October 25, 2008

A Wreck on the Shore

Spectatorship. To watch the world's passing calamities, vast and public, or small and domestic, and take their measure. Are they, from that point of sanctuary and safety, seen as essential destructions, unavoidable eruptions, essential sacrifices? Made for the sake of an unfolding future, or what Hegel calls the "true result of history"?

Or is the saving quality actual distance, which is described by Adam Smith in The Theory of Moral Sentiments, where the European man, over his breakfast, reads in the newspaper of a Chinese village swallowed by an earthquake and  feels pangs of pity, a true tremor of sadness; then meditates on life's fragility or geological risks, only to continue soon enough on with business, pleasure, life? Or does even the witness of some proximate disaster bring the selfish relief of the survivor?

In the tragic mode, that which is unjust and deplorable is worked over and eventually harnessed by reason, which may well allow for the great gift of pity for the unfortunate, but not the sustained fear and trembling at human vulnerability.

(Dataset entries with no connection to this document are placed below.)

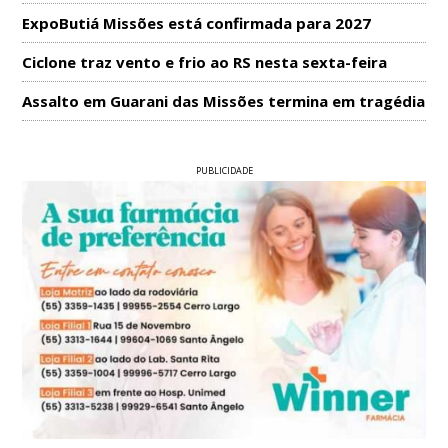
ExpoButiá Missões está confirmada para 2027
Ciclone traz vento e frio ao RS nesta sexta-feira
Assalto em Guarani das Missões termina em tragédia
PUBLICIDADE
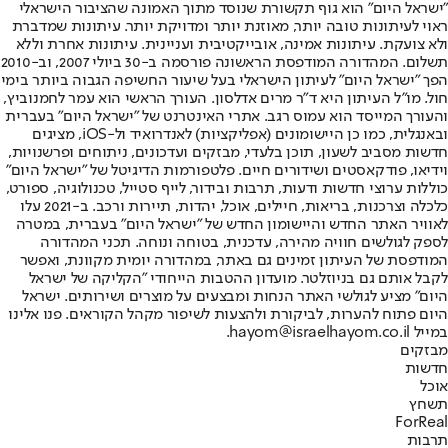
"ישראל היום" הוא גוף תקשורת שנוסד מתוך האמונה שהציבור הישראלי
ראוי לעיתונות טובה יותר, מאוזנת יותר ומדויקת יותר. עיתונות שמדברת
ולא צועקת. עיתונות אמינה, אובייקטיבית ועניינית. עיתונות אחרת וללא
תשלום. המהדורה המודפסת הראשונה פורסמה ב-30 ביולי 2007, וב-2010
הפך "ישראל היום" לעיתון הישראלי בעל שיעור החשיפה הגבוה ביותר בימי
חול. מו"ל העיתון היא ד"ר מרים אדלסון. העורך הראשי הוא עמר לחמנוביץ,
והעורך המייסד הוא עמוס רגב. אתרי האינטרנט של "ישראל היום" בעברית
ובאנגלית, כמו כן היישומונים (אפליקציות) לאנדרואיד ול-iOS, מציגים
חדשות מסביב לשעון, תוכן בלעדי, מבזקים ועדכונים, ניתוחים ופרשנויות,
וידיאו, פודקאסטים ושידורים חיים. פלטפורמות הדיגיטל של "ישראל היום"
כוללות ערוצי חדשות ודעות, תרבות ובידור, לייף סטייל, טכנולוגיה, ספורט,
כלכלה וצרכנות, בריאות, חיילים, אוכל, יהדות, תיירות ורכב. ב-2021 עלו
לאוויר האתר החדש והיישומון החדש של "ישראל היום" בעברית, במטרה
לספק לגולשים חוויה מהירה, עדכנית, בטוחה ונוחה. תכני המהדורה
המודפסת של העיתון זמינים גם באתר, במהדורה יומית מקוונת, ואפשר
לקבל אותם גם בניוזלטר. מועדון ההטבות הייחודי "הקליקה של ישראל
היום" מציע לגולשי האתר הנחות ומבצעים על מוצרים ושירותים. ישראל
היום פתוח להערות, לביקורת ולהצעות לשיפור מקהל הקוראים. פנו אלינו
במייל hayom@israelhayom.co.il.
מבזקים
חדשות
אוכל
תשחץ
ForReal
תרבות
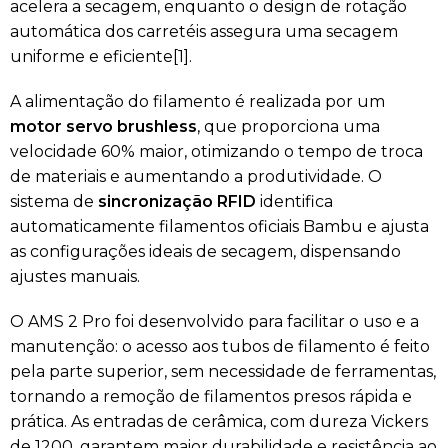
acelera a secagem, enquanto o design de rotação
automática dos carretéis assegura uma secagem
uniforme e eficiente[1].
A alimentação do filamento é realizada por um
motor servo brushless
, que proporciona uma
velocidade 60% maior, otimizando o tempo de troca
de materiais e aumentando a produtividade. O
sistema de
sincronização RFID
identifica
automaticamente filamentos oficiais Bambu e ajusta
as configurações ideais de secagem, dispensando
ajustes manuais.
O AMS 2 Pro foi desenvolvido para facilitar o uso e a
manutenção: o acesso aos tubos de filamento é feito
pela parte superior, sem necessidade de ferramentas,
tornando a remoção de filamentos presos rápida e
prática. As entradas de cerâmica, com dureza Vickers
de 1200, garantem maior durabilidade e resistência ao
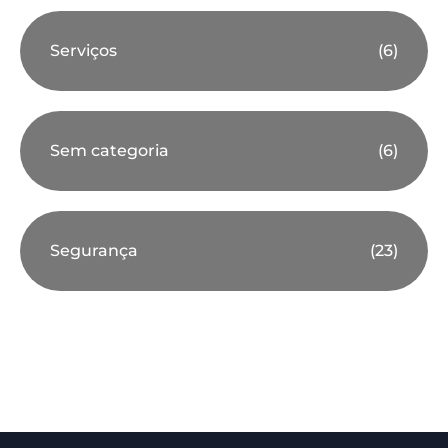
Serviços
(6)
Sem categoria
(6)
Segurança
(23)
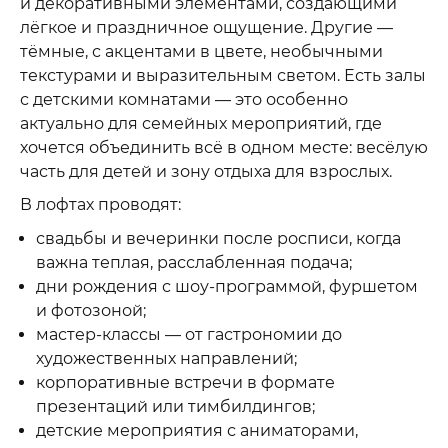
и декоративными элементами, создающими
лёгкое и праздничное ощущение. Другие —
тёмные, с акцентами в цвете, необычными
текстурами и выразительным светом. Есть залы
с детскими комнатами — это особенно
актуально для семейных мероприятий, где
хочется объединить всё в одном месте: весёлую
часть для детей и зону отдыха для взрослых.
В лофтах проводят:
свадьбы и вечеринки после росписи, когда
важна теплая, расслабленная подача;
дни рождения с шоу-программой, фуршетом
и фотозоной;
мастер-классы — от гастрономии до
художественных направлений;
корпоративные встречи в формате
презентаций или тимбилдингов;
детские мероприятия с аниматорами,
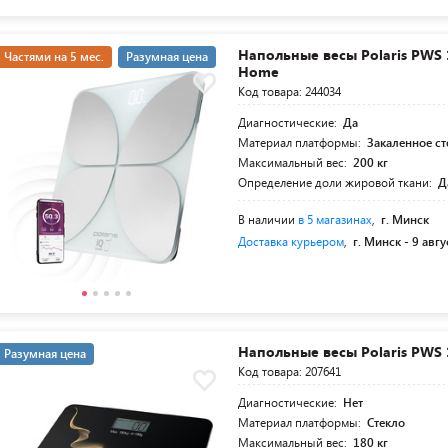
Напольные весы Polaris PWS 
Частями на 5 мес.
Разумная цена
Home
Код товара: 244034
Диагностические:
Да
Материал платформы:
Закаленное ст
Максимальный вес:
200 кг
Определение доли жировой ткани:
Д
В наличии
в 5 магазинах
,
г. Минск
Доставка курьером
,
г. Минск -
9 авгу
Напольные весы Polaris PWS
Разумная цена
Код товара: 207641
Диагностические:
Нет
Материал платформы:
Стекло
Максимальный вес:
180 кг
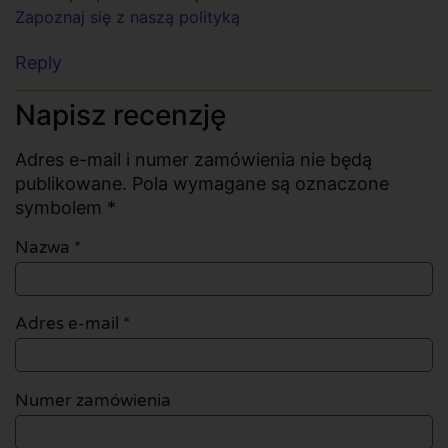
Zapoznaj się z naszą polityką
Reply
Napisz recenzję
Adres e-mail i numer zamówienia nie będą
publikowane. Pola wymagane są oznaczone
symbolem *
Nazwa
*
Adres e-mail
*
Numer zamówienia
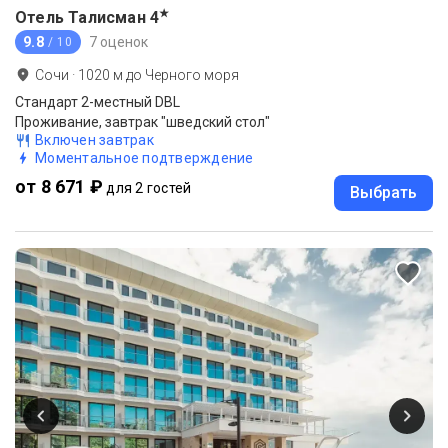
★
Отель Талисман
4
9.8
7 оценок
/ 10
Сочи
·
1020
м до
Черного моря
Стандарт 2-местный DBL
Проживание, завтрак "шведский стол"
Включен завтрак
Моментальное подтверждение
от 8 671 ₽
для 2 гостей
Выбрать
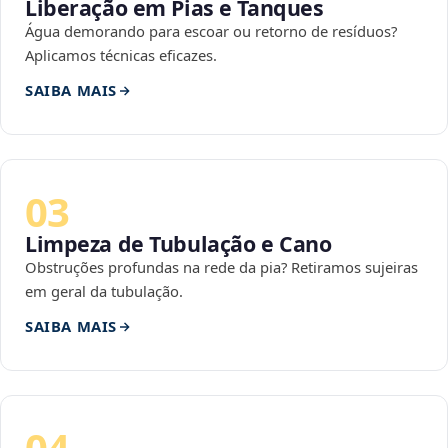
Liberação em Pias e Tanques
Água demorando para escoar ou retorno de resíduos?
Aplicamos técnicas eficazes.
SAIBA MAIS
03
Limpeza de Tubulação e Cano
Obstruções profundas na rede da pia? Retiramos sujeiras
em geral da tubulação.
SAIBA MAIS
04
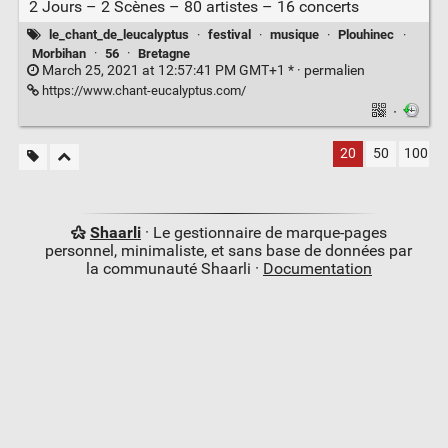
2 Jours – 2 Scènes – 80 artistes – 16 concerts
le_chant_de_leucalyptus
·
festival
·
musique
·
Plouhinec
·
Morbihan
·
56
·
Bretagne
March 25, 2021 at 12:57:41 PM GMT+1 * ·
permalien
https://www.chant-eucalyptus.com/
·
20
50
100
Shaarli
· Le gestionnaire de marque-pages
personnel, minimaliste, et sans base de données par
la communauté Shaarli ·
Documentation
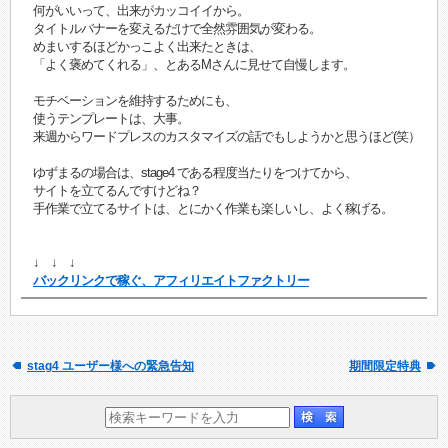
何がいいって、出来がカッコイイから。
タイトルバナーを変えるだけで全然雰囲気が変わる。
めまいするほどかっこよく出来たときは、
「よく褒めてくれる」、とあるMさんに見せて自慢します。
モチベーションを維持するためにも、
使うテンプレートは、大事。
来週からワードプレスのカスタマイズの話でもしようかと思うほど(笑）
ゆずまるの場合は、stage4 である程度当たりをつけてから、
サイトを立てるんですけどね？
手作業で立てるサイトは、とにかく作業も楽しいし、よく稼げる。
↓ ↓ ↓
バックリンクで稼ぐ、アフィリエイトファクトリー
stag4 ユーザー様への緊急告知
期間限定特典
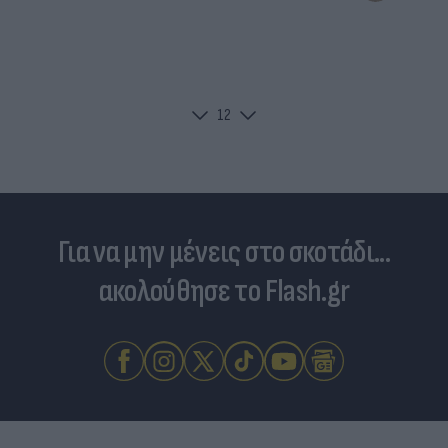
1
2
Για να μην μένεις στο σκοτάδι...
ακολούθησε το Flash.gr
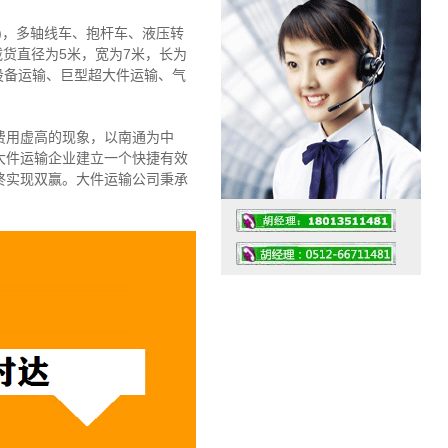
)，多轴线车、抱杆车、液压转
载货直径为5米，宽为7米，长为
设备运输、巨型超大件运输、气
费用虚高的现象，以南通为中
大件运输企业建立一个快捷有效
终实现双赢。大件运输公司秉承
工作时间：07:30 – – 23:30
值班座机：4008091856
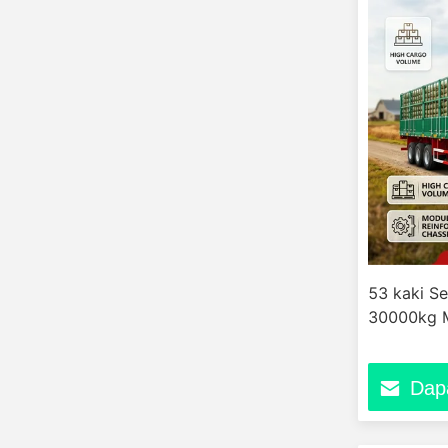
53 kaki Se
30000kg M
Dap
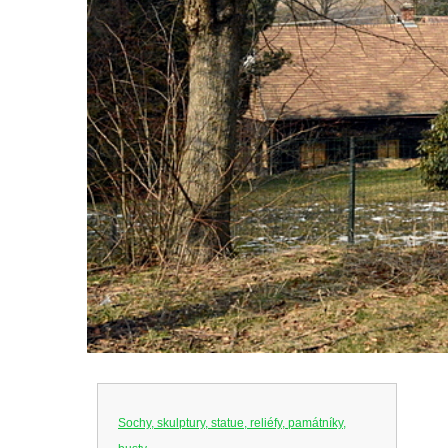
Sochy, skulptury, statue, reliéfy, památníky,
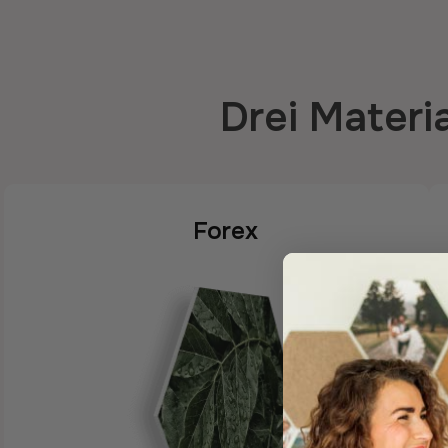
Drei Materi
Forex
Forex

The spectator keen to see the drama of history on the stage, avoids the brutality of the waves of passionate dislocation, and instead rests on "the calmer shore and, from a secure position . . . look[s] on at the distant spectacle of confusion and wreckage." One must, as a living being, a brute with an "eye of prey," become a spectator to suffering, including one's own; give it cause, plot, parameters, justification, reason. But be it by rising tides, geological upheavals, or the scandals on the stage that seem mere drama, something other, the figurative shipwreck is almost always a destiny in one form or another, a point of contact with what cannot be escaped through political cant, self-satisfying judgment, or the vast refusals of ill-purpose.

Photograph: "The Wreck of the Viscata," San Francisco Bay, by Carleton Watkins.